WHAT TO WORK ON:
Once you find a line containing the word "parties" in the entries below, copy it.

(EXERCISE INPUT Opens)

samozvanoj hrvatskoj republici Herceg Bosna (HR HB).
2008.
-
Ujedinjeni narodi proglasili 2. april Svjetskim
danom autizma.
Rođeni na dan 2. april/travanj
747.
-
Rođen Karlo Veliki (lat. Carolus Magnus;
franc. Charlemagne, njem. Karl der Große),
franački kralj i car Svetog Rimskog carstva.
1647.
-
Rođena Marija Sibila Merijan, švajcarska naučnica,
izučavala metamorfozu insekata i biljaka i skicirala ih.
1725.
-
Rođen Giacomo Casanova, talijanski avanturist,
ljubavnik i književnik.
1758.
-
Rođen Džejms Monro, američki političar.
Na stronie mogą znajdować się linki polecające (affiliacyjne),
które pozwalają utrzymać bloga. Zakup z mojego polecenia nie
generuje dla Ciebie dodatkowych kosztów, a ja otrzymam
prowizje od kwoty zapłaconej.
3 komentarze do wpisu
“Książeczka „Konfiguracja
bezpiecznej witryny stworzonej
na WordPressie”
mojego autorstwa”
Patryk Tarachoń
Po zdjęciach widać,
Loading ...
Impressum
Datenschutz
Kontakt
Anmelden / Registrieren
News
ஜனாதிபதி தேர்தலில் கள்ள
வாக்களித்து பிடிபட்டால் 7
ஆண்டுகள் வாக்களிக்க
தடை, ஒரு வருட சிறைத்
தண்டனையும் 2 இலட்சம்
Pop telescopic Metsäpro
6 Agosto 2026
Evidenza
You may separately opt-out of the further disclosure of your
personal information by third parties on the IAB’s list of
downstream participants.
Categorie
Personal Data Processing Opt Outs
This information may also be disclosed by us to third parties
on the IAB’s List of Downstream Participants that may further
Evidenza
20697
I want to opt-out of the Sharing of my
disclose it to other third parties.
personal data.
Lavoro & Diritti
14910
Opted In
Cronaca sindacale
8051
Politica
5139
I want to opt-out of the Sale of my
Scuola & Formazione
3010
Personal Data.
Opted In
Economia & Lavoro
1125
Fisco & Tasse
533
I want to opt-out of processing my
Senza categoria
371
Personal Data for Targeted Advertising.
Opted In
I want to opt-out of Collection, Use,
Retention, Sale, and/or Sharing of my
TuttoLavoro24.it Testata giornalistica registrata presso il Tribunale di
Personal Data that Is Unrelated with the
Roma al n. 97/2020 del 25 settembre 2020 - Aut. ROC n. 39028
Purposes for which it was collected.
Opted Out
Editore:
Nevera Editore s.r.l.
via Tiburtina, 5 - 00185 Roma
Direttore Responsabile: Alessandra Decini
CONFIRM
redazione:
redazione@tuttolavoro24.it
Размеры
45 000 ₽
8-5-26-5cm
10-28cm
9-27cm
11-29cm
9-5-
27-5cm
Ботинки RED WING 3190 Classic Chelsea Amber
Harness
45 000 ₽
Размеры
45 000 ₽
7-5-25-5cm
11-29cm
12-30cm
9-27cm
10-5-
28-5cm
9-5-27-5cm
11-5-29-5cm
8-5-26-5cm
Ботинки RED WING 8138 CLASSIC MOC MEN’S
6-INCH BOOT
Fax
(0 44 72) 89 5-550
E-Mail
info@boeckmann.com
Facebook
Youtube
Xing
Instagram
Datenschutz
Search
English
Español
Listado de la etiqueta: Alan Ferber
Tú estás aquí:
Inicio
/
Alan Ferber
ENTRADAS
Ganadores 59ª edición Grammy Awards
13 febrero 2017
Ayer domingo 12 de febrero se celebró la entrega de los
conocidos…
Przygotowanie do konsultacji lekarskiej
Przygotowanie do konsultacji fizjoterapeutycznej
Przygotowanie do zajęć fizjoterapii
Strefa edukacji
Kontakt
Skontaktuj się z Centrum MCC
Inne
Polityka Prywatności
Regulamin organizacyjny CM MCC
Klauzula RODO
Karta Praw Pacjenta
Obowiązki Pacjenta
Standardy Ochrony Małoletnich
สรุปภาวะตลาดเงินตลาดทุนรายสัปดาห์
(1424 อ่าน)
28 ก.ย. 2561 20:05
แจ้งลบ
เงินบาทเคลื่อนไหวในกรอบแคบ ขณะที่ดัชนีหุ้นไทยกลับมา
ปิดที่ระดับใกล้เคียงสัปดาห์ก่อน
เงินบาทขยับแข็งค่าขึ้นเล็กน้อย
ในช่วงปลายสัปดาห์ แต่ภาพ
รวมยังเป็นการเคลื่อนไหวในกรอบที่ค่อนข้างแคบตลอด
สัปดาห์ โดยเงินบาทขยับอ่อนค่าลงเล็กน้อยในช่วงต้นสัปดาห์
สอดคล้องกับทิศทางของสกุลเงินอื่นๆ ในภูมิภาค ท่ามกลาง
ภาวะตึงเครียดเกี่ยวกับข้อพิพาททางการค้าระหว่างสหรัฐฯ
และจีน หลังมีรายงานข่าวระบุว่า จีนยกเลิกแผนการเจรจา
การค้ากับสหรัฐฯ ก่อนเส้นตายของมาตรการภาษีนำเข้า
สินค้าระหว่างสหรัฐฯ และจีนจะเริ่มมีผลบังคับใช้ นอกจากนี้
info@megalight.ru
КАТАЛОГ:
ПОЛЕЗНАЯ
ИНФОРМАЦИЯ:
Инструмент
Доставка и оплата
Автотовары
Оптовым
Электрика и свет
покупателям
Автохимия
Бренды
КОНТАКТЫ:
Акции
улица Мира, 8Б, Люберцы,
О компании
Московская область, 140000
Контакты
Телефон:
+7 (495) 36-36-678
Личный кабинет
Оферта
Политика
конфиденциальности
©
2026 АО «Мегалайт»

(EXERCISE INPUT Closes)

EXERCISE RESPONSE:
personal information by third parties on the IAB’s list of
This information may also be disclosed by us to third parties
disclose it to other third parties.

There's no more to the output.